Der schwächste Punkt eines Sicherheitssystems ist in den meisten Fällen der Mensch selbst. Das liegt unter anderem auch daran, dass die Designerinnen solcher Systeme bei der Analyse des Bedrohungspotential den menschlichen Faktor nicht ausreichend berücksichtigen. Deshalb schauen wir uns in diesem Artikel an, wie und warum ein Betrug überhaupt funktioniert. Diese Beispiele aus der ‚echten Welt‘ funktionieren in der digitalen Welt prinzipiell genauso. Ist uns die Wirkweise eines Betrugs bekannt, dann funktionieren unsere Abwehr Heuristiken auch besser. Bei einer Analyse von Betrugsfällen konnten Forscherinnen 7 Wirkweisen herausgearbeitet, die wir hier kurz vorstellen.

Prinzip der Ablenkung

Wenn wir abgelenkt werden können Betrüger*innen alles tun, ohne dass wir es merken. 

In der analogen Welt wird dies häufig von Taschendieben genutzt. Hierbei setzen professionell arbeitende Diebe einen Partner oder Lockvogel ein, der die Zielperson ablenkt. Ein bekanntes Beispiel aus dem digitalen Raum ist der ILOVEYOU Wurm. Hierbei wurde eine als Liebesbrief getarnte Malware benutzt, um die Nutzer*innen von ihrem eigentlichen Inhalt abzulenken. Durch die Tarnung als Liebesbrief wurde dieser häufig geöffnet und verbreitete sich weltweit mit einer geschätzten Schadenssumme von 5 – 8 Milliarden Dollar. 

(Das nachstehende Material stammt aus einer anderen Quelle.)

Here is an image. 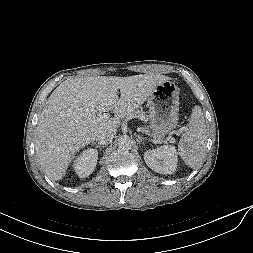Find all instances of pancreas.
Returning <instances> with one entry per match:
<instances>
[{"label":"pancreas","mask_w":253,"mask_h":253,"mask_svg":"<svg viewBox=\"0 0 253 253\" xmlns=\"http://www.w3.org/2000/svg\"><path fill=\"white\" fill-rule=\"evenodd\" d=\"M138 115H141V114H138L137 112H135L134 116L137 117ZM144 131L145 132H149V130L147 128H144ZM152 136L156 137L157 135L152 133ZM157 138V137H156Z\"/></svg>","instance_id":"1"}]
</instances>
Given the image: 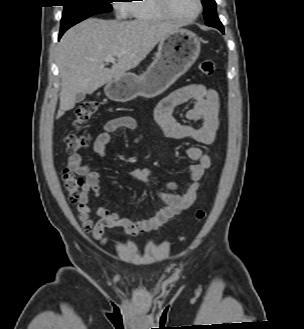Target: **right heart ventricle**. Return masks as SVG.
Returning <instances> with one entry per match:
<instances>
[{
    "mask_svg": "<svg viewBox=\"0 0 304 329\" xmlns=\"http://www.w3.org/2000/svg\"><path fill=\"white\" fill-rule=\"evenodd\" d=\"M128 4L129 14L139 21H157L168 17L161 10L157 0H134ZM139 2V3H136Z\"/></svg>",
    "mask_w": 304,
    "mask_h": 329,
    "instance_id": "obj_1",
    "label": "right heart ventricle"
}]
</instances>
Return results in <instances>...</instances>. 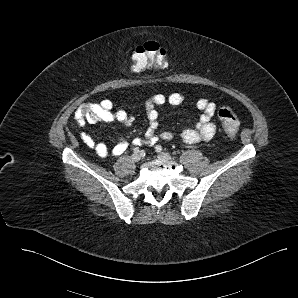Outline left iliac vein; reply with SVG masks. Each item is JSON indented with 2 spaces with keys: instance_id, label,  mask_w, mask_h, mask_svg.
Listing matches in <instances>:
<instances>
[{
  "instance_id": "obj_1",
  "label": "left iliac vein",
  "mask_w": 298,
  "mask_h": 298,
  "mask_svg": "<svg viewBox=\"0 0 298 298\" xmlns=\"http://www.w3.org/2000/svg\"><path fill=\"white\" fill-rule=\"evenodd\" d=\"M158 158L160 160L169 161L171 160V156L168 153L162 152L158 154Z\"/></svg>"
}]
</instances>
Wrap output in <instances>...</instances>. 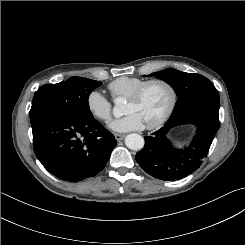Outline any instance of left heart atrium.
<instances>
[{
	"mask_svg": "<svg viewBox=\"0 0 245 245\" xmlns=\"http://www.w3.org/2000/svg\"><path fill=\"white\" fill-rule=\"evenodd\" d=\"M109 127L117 132H127L141 130L145 127V124L137 114L130 113L113 120Z\"/></svg>",
	"mask_w": 245,
	"mask_h": 245,
	"instance_id": "obj_1",
	"label": "left heart atrium"
}]
</instances>
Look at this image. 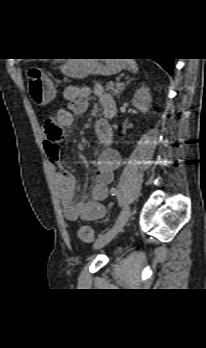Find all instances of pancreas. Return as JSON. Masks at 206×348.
Returning a JSON list of instances; mask_svg holds the SVG:
<instances>
[{"label":"pancreas","mask_w":206,"mask_h":348,"mask_svg":"<svg viewBox=\"0 0 206 348\" xmlns=\"http://www.w3.org/2000/svg\"><path fill=\"white\" fill-rule=\"evenodd\" d=\"M106 90L109 91L112 95L119 96L121 93V86L115 87L112 82H108L106 85Z\"/></svg>","instance_id":"cf45deb5"}]
</instances>
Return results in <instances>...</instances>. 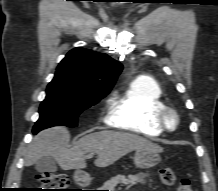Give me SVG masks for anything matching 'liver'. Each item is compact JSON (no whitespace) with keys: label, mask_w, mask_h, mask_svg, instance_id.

Ein weiteres Problem ist, dass Nutzer*innen sich auf ihr Ziel fixieren, so steht in der Sicherheitsbranche das Spannungsverhältnis zwischen Benutzerfreundlichkeit und Sicherheit. Die Benutzer*innen sind dabei im Wesentlichen blind für die Tatsache, dass die Sicherheitshinweise sie schützen sollen. Bestes Beispiel hierfür ist die Sicherheitswarnung bei dem Öffnen von Word Dokumenten, die sie aus dem Internet (dazu zählt auch E-Mail), erhalten. Sie wollen das Dokument öffnen und bearbeiten, dabei wird die Sicherheitswarnung, die eigentlich dazu dienen soll sie zu schützen, meist ohne zu lesen weggeklickt, eine aufdringlichere Warnung führt zu einem schlechten Benutzererlebnis, was dann wiederrum auch nicht im Interesse der Entwickler ist. 
Hier passt das Sprichwort: Ein Schloss, welches sich schlecht benutzen lässt, bleibt meist offen. 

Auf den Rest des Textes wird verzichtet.